__Required work__: Using the records that follow, work out how many lines hold the string "Comfort" and provide that number only.

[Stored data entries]
━━━━━━━━━━

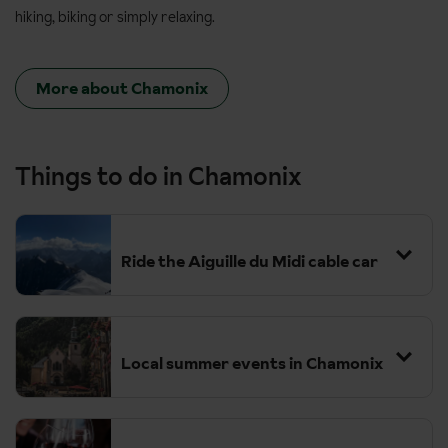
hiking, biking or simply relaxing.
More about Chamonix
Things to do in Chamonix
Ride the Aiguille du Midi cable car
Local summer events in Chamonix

━━━━━━━━━━

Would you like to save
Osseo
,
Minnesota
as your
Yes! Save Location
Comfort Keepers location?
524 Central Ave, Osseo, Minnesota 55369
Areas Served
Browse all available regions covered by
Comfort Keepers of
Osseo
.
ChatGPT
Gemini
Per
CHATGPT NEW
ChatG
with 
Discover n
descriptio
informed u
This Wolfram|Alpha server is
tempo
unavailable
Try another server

━━━━━━━━━━

__Expected answer__: 2